Exercise description: Nothing is needed except the lines below that run from the one with "Flexible Spill" through the one with "for this year’s shortf", repeated exactly.

Data for analysis:
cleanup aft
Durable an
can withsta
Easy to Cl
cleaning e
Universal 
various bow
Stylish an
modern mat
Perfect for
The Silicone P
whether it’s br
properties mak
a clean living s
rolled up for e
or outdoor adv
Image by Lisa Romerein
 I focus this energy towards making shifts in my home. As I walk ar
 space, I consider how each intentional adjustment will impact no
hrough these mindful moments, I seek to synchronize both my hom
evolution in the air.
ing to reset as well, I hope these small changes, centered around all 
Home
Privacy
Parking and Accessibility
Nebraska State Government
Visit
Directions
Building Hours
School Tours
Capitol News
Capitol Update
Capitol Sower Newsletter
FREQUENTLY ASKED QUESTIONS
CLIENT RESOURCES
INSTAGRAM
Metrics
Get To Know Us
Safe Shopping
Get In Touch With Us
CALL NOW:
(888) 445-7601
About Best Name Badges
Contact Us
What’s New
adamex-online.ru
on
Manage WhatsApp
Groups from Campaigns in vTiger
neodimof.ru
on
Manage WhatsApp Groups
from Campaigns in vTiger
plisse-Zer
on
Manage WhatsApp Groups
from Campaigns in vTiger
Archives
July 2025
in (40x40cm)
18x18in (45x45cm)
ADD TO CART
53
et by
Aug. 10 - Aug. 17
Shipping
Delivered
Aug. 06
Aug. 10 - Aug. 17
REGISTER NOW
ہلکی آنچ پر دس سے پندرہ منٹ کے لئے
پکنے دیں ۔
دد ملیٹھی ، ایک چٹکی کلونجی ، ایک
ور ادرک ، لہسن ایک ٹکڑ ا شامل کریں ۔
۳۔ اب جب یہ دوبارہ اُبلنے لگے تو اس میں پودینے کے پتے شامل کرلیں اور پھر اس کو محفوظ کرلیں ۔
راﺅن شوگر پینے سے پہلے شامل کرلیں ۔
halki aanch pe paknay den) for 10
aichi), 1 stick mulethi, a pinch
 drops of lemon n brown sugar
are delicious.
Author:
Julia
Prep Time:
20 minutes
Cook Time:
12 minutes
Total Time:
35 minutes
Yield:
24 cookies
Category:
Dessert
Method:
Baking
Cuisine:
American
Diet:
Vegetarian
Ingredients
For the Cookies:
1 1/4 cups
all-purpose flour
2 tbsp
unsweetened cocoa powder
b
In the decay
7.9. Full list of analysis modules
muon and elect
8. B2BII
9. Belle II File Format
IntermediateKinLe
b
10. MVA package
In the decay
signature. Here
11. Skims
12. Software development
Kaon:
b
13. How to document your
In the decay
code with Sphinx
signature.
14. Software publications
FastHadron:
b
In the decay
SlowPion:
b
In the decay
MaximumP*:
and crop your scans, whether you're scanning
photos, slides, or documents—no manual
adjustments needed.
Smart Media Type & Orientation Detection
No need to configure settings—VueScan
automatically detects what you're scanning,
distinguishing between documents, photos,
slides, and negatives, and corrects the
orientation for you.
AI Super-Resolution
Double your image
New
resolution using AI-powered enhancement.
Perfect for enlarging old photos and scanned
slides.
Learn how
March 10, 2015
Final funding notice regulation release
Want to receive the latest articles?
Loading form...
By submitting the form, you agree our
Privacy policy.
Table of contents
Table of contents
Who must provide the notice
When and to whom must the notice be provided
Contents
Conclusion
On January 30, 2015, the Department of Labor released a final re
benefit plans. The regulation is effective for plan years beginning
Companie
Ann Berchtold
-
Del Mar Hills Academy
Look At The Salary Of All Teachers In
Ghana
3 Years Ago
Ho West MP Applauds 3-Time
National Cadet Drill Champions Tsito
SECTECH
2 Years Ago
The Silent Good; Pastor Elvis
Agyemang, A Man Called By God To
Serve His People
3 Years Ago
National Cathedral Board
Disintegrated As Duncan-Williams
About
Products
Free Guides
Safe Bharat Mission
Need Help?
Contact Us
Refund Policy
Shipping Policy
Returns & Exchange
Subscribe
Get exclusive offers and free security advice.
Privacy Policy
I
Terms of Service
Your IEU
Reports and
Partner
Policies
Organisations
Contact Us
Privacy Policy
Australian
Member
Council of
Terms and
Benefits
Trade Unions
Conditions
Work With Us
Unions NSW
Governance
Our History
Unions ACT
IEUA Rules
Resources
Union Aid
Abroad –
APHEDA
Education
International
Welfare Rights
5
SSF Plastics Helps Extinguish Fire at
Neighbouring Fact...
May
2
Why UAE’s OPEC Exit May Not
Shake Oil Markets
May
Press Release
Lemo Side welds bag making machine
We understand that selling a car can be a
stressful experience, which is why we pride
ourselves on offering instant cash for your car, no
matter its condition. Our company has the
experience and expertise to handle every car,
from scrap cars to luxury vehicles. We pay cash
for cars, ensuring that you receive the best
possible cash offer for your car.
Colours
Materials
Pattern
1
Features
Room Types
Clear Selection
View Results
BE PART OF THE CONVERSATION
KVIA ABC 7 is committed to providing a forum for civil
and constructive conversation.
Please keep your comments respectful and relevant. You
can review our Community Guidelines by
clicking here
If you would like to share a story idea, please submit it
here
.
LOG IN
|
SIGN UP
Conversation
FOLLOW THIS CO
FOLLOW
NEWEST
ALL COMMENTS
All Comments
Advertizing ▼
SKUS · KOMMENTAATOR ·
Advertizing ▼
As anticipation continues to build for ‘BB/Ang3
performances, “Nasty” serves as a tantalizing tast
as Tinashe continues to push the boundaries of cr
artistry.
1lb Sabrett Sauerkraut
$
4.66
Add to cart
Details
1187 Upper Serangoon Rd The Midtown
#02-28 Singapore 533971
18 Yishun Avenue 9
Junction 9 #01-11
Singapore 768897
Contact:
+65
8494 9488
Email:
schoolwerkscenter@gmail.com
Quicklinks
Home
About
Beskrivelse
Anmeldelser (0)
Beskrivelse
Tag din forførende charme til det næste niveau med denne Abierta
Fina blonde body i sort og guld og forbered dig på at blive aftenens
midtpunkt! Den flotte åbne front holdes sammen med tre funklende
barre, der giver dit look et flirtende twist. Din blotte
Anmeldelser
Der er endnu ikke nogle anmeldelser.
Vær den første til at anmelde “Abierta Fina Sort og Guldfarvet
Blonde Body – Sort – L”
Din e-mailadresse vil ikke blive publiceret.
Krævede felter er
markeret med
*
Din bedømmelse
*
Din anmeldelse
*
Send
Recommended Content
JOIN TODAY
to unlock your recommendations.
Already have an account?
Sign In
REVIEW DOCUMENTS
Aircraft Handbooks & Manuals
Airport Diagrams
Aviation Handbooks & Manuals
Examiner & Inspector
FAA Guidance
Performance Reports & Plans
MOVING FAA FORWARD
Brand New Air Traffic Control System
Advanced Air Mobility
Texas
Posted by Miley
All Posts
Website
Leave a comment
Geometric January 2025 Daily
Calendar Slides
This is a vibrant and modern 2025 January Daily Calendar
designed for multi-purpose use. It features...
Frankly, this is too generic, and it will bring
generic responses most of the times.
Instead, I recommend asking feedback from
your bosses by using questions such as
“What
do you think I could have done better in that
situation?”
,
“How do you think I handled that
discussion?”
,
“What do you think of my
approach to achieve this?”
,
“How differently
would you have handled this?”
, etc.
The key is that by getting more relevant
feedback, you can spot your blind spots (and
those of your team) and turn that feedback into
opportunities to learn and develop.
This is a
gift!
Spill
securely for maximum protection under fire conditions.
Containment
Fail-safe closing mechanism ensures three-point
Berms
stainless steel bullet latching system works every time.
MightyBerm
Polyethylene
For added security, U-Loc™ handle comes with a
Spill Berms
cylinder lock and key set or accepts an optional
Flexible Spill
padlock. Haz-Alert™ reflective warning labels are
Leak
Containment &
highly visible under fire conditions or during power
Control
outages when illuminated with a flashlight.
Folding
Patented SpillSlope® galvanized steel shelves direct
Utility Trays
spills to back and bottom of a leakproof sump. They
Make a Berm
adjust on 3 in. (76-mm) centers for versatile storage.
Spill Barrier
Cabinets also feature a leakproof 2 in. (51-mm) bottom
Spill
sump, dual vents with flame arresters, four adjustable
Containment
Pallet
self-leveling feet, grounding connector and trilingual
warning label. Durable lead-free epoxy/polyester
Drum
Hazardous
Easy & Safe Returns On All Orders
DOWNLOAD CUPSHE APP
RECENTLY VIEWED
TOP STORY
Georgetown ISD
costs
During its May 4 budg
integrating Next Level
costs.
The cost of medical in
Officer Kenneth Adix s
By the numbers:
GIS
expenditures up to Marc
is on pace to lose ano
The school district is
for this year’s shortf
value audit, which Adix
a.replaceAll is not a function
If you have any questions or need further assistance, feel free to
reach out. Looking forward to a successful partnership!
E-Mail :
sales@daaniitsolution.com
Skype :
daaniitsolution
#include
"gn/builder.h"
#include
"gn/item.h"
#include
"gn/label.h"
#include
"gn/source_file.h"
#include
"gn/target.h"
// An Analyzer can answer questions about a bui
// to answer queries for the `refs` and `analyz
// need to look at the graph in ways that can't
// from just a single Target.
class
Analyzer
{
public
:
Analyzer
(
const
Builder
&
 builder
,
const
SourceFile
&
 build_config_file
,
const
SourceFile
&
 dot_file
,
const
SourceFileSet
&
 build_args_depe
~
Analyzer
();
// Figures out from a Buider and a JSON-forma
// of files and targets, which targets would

Response:
Flexible Spill
padlock. Haz-Alert™ reflective warning labels are
Leak
Containment &
highly visible under fire conditions or during power
Control
outages when illuminated with a flashlight.
Folding
Patented SpillSlope® galvanized steel shelves direct
Utility Trays
spills to back and bottom of a leakproof sump. They
Make a Berm
adjust on 3 in. (76-mm) centers for versatile storage.
Spill Barrier
Cabinets also feature a leakproof 2 in. (51-mm) bottom
Spill
sump, dual vents with flame arresters, four adjustable
Containment
Pallet
self-leveling feet, grounding connector and trilingual
warning label. Durable lead-free epoxy/polyester
Drum
Hazardous
Easy & Safe Returns On All Orders
DOWNLOAD CUPSHE APP
RECENTLY VIEWED
TOP STORY
Georgetown ISD
costs
During its May 4 budg
integrating Next Level
costs.
The cost of medical in
Officer Kenneth Adix s
By the numbers:
GIS
expenditures up to Marc
is on pace to lose ano
The school district is
for this year’s shortf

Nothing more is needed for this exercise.